§ **Work order**
Your answer must be every line of the data that holds the string "Kamome".

[[ Data records open ]]

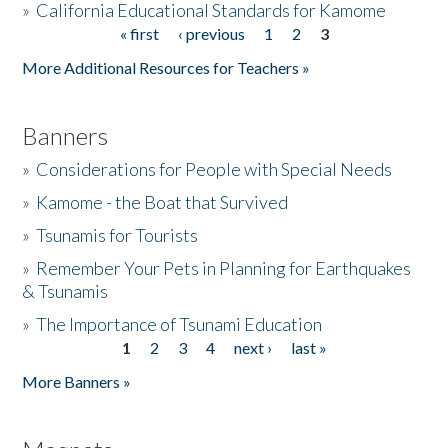
»
California Educational Standards for Kamome
« first
‹ previous
1
2
3
Pages
Donate
More Additional Resources for Teachers »
Banners
»
Considerations for People with Special Needs
»
Kamome - the Boat that Survived
»
Tsunamis for Tourists
»
Remember Your Pets in Planning for Earthquakes
& Tsunamis
»
The Importance of Tsunami Education
1
2
3
4
next ›
last »
Pages
More Banners »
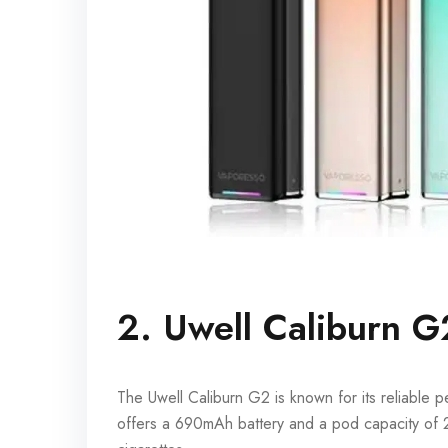
2. Uwell Caliburn G
The Uwell Caliburn G2 is known for its reliable
offers a 690mAh battery and a pod capacity of 2m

[[ Data records closed ]]

§ **Solution**
California Educational Standards for Kamome
Kamome - the Boat that Survived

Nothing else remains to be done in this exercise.